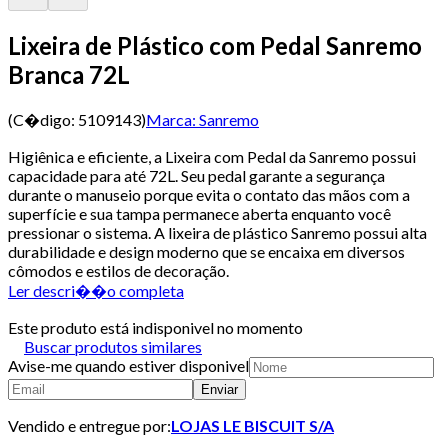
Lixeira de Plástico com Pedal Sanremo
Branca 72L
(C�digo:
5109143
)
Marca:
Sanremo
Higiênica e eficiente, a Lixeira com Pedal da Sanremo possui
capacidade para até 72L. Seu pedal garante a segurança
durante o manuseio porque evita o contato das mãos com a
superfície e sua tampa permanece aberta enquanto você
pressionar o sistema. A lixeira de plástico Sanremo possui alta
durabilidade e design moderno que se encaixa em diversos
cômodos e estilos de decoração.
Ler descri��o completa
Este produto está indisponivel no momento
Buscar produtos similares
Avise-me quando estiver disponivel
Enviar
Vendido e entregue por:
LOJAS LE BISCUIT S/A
--
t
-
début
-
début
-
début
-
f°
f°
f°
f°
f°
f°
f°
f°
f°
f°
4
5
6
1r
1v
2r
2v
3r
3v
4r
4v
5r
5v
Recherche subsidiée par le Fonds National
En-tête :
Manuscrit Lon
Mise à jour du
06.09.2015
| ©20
---
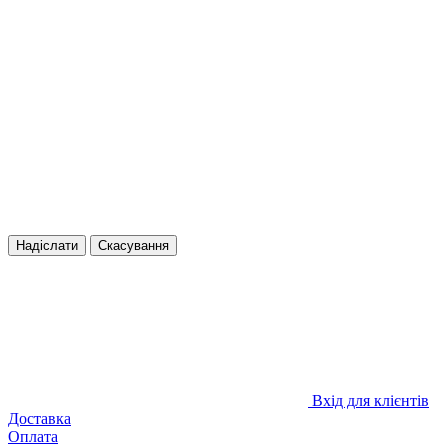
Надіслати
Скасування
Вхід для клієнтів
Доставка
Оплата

→ Exercise description: Both end lines included, restate word for word the lines above from the line with "Lixeira de Plástico com Pedal Sanremo" to the line with "Ler descri��o completa", and nothing else.

→ The completed task:
Lixeira de Plástico com Pedal Sanremo
Branca 72L
(C�digo:
5109143
)
Marca:
Sanremo
Higiênica e eficiente, a Lixeira com Pedal da Sanremo possui
capacidade para até 72L. Seu pedal garante a segurança
durante o manuseio porque evita o contato das mãos com a
superfície e sua tampa permanece aberta enquanto você
pressionar o sistema. A lixeira de plástico Sanremo possui alta
durabilidade e design moderno que se encaixa em diversos
cômodos e estilos de decoração.
Ler descri��o completa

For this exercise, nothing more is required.